**TASK INPUTS**
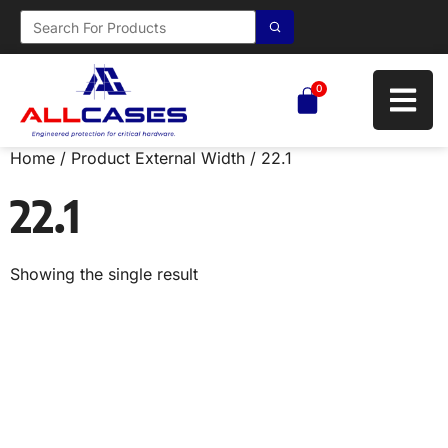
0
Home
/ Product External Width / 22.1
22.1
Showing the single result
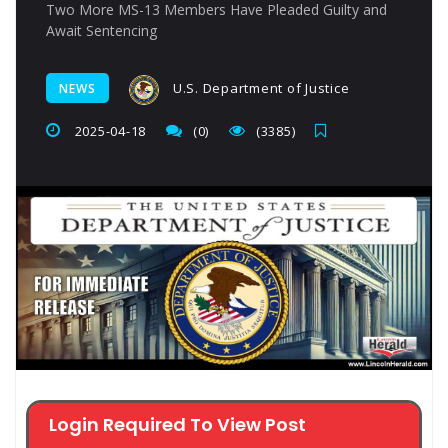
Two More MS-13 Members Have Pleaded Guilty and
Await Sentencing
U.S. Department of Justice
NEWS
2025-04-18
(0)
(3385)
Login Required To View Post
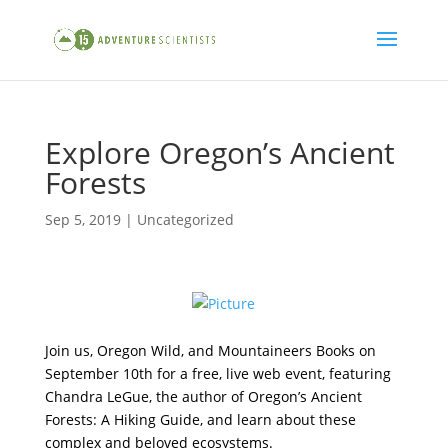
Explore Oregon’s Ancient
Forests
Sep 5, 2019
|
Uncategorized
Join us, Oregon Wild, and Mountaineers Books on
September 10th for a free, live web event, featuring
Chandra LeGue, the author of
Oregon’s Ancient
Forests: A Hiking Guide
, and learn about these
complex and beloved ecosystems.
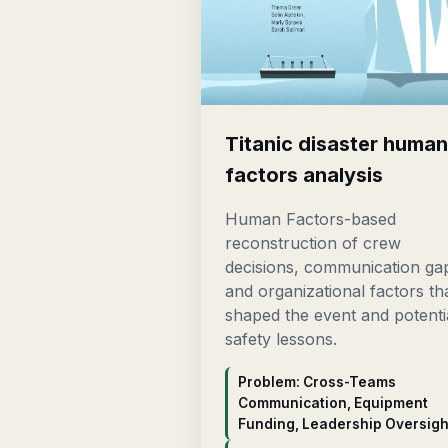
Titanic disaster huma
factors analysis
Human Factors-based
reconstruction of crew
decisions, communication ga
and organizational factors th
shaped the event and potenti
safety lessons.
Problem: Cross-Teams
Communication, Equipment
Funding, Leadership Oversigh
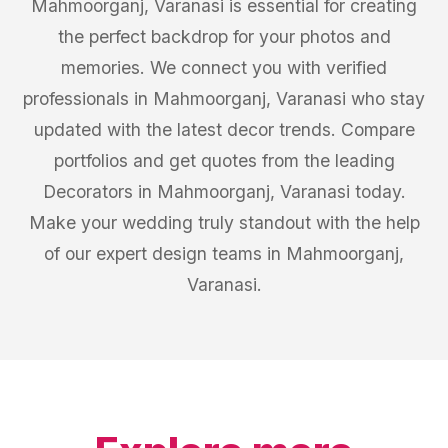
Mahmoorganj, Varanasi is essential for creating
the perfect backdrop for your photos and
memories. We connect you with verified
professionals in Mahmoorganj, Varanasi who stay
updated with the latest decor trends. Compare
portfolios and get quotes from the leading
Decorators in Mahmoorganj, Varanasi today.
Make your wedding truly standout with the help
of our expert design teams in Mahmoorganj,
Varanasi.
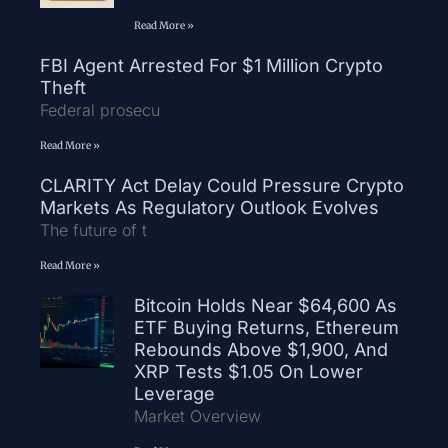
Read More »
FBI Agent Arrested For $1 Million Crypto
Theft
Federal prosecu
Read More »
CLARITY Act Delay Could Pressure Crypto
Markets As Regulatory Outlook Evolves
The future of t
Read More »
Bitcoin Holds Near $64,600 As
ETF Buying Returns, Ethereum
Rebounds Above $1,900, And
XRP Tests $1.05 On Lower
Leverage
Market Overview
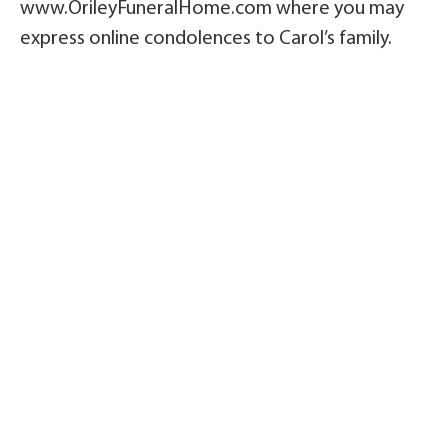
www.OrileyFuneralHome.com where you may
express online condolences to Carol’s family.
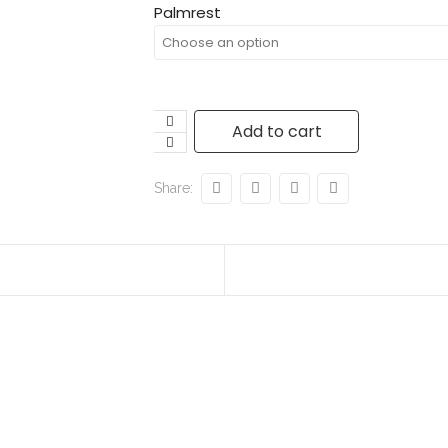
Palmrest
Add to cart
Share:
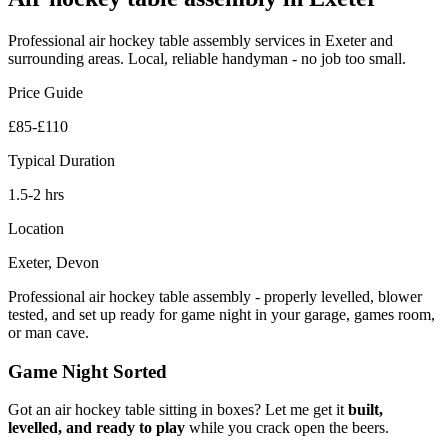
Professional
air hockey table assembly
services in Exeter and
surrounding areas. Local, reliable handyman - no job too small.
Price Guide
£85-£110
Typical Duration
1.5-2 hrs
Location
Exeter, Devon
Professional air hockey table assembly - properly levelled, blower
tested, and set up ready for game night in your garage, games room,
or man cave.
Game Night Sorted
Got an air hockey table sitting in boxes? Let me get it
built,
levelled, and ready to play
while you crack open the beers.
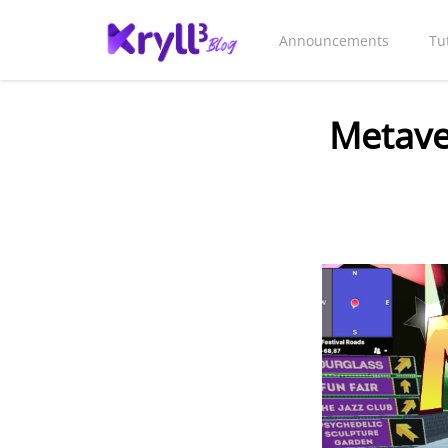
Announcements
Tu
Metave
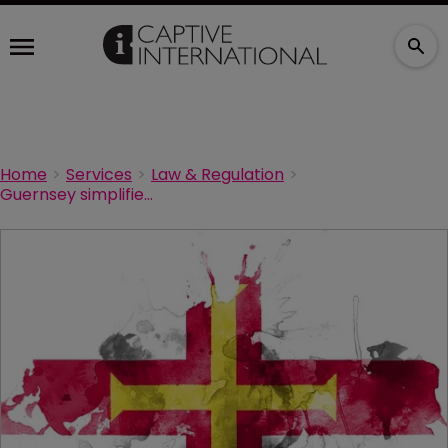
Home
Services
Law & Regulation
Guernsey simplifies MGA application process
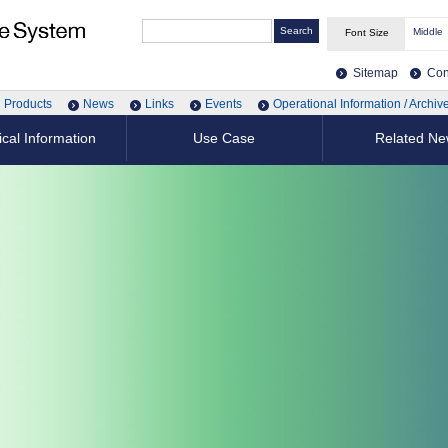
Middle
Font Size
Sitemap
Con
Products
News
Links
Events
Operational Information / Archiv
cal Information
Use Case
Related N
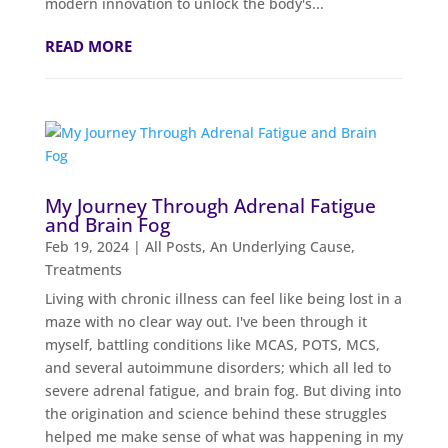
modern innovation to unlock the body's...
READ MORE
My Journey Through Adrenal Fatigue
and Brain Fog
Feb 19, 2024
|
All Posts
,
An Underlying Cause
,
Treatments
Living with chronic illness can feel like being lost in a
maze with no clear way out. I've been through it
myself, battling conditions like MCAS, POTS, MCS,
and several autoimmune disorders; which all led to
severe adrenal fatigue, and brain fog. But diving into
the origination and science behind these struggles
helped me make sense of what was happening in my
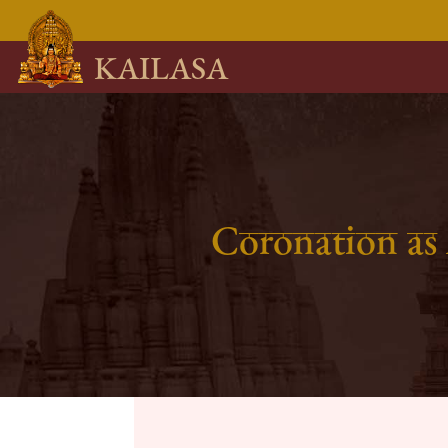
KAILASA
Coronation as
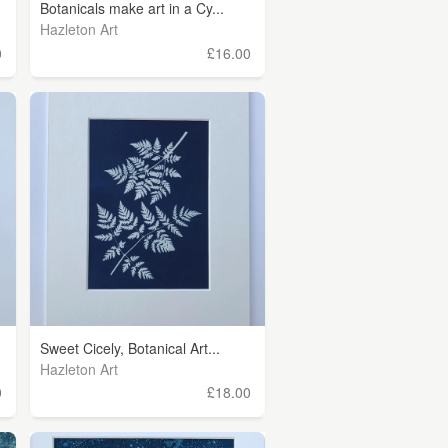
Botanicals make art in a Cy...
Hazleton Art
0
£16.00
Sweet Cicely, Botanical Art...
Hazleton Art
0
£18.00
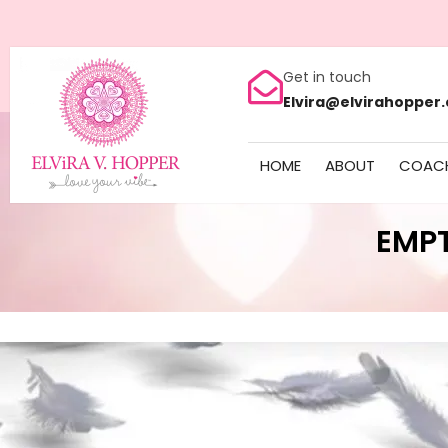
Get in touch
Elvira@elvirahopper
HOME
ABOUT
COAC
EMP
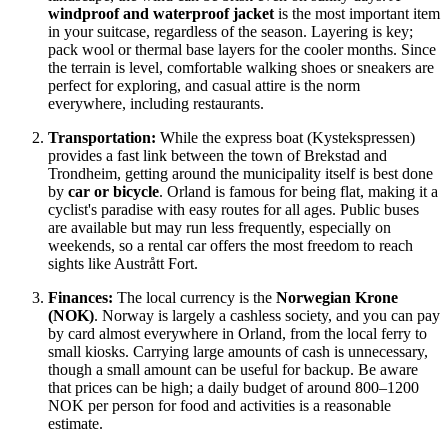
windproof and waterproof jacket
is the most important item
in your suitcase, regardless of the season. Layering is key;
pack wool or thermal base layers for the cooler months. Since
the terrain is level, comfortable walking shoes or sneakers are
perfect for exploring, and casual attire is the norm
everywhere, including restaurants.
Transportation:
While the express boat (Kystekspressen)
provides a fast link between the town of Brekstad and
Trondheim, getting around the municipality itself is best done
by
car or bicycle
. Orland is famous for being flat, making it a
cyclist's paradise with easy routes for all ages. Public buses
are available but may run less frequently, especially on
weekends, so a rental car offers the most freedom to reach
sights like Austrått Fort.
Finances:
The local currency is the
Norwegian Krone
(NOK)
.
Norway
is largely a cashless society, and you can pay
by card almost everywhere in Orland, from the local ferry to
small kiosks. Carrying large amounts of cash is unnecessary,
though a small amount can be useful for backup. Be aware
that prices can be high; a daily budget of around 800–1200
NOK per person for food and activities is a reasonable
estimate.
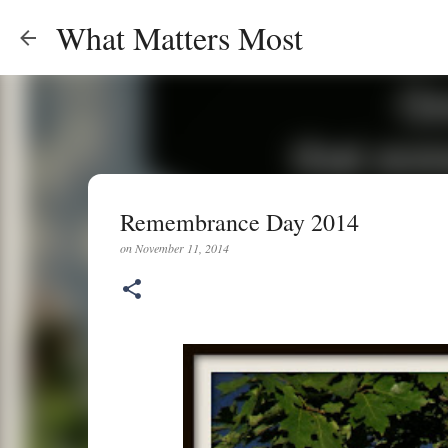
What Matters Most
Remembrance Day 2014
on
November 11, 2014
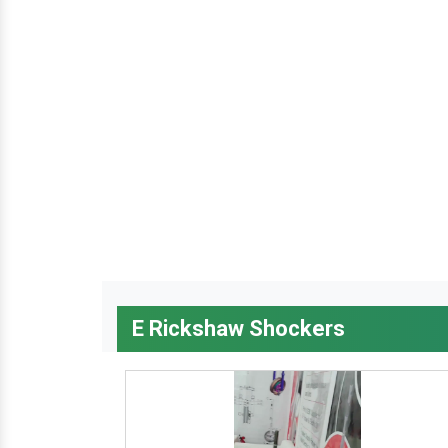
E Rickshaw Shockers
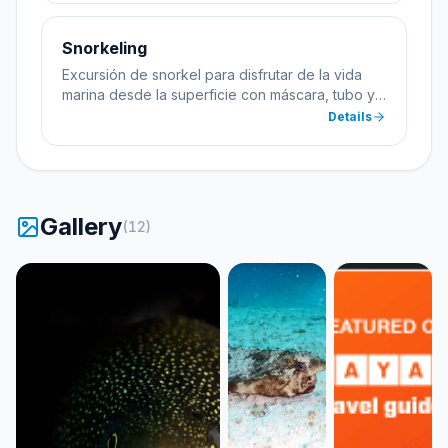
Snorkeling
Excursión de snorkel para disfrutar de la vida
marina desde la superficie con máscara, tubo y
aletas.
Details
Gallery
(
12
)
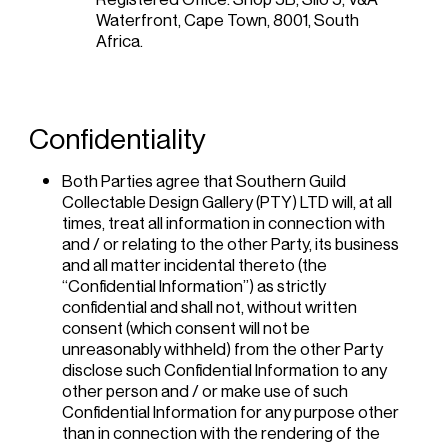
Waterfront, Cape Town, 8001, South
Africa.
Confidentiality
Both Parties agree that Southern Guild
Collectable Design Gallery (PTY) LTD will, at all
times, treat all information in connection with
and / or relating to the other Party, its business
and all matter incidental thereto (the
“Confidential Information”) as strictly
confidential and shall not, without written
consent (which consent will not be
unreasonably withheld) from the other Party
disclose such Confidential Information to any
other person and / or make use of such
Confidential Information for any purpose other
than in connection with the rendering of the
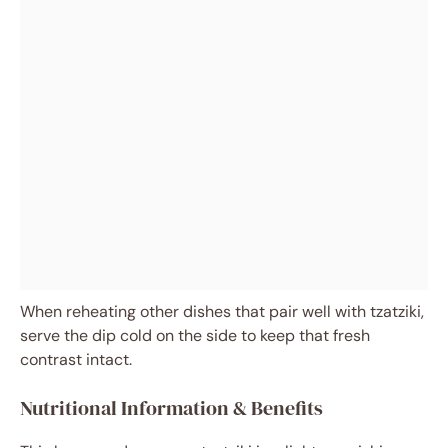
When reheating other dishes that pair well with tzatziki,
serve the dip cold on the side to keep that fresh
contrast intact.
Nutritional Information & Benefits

**WORK REQUIRED**
Exactly as written above, retype the lines starting at the one holding "Exeter, Devon" and ending at the one holding "Guernsey simplifies MGA application process", both included, but not the pictures.

**RESULT OF THE EXERCISE**
Exeter, Devon
Professional air hockey table assembly - properly levelled, blower
tested, and set up ready for game night in your garage, games room,
or man cave.
Game Night Sorted
Got an air hockey table sitting in boxes? Let me get it
built,
levelled, and ready to play
while you crack open the beers.
Announcements
Tu
Metave
Home
Services
Law & Regulation
Guernsey simplifies MGA application process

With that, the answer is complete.